Copy out the data exactly as it appears, without a single image.

(Saved data entries)
*** Block opens ***

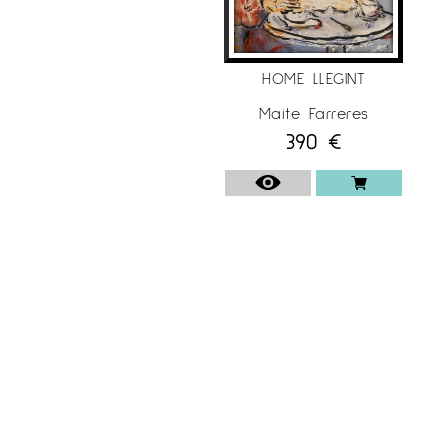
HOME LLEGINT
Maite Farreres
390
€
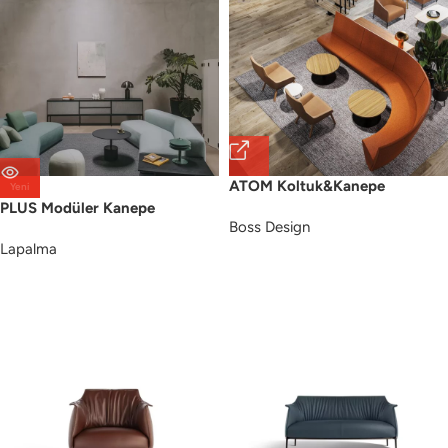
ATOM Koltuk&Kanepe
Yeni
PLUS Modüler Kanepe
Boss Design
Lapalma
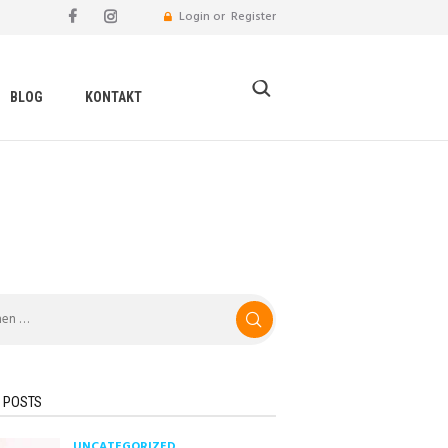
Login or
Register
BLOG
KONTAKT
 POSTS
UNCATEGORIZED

*** Block closes ***

| EXERCISE ANSWER |
HOME LLEGINT
Maite Farreres
390
€
ATOM Koltuk&Kanepe
Yeni
PLUS Modüler Kanepe
Boss Design
Lapalma
Login or
Register
BLOG
KONTAKT
 POSTS
UNCATEGORIZED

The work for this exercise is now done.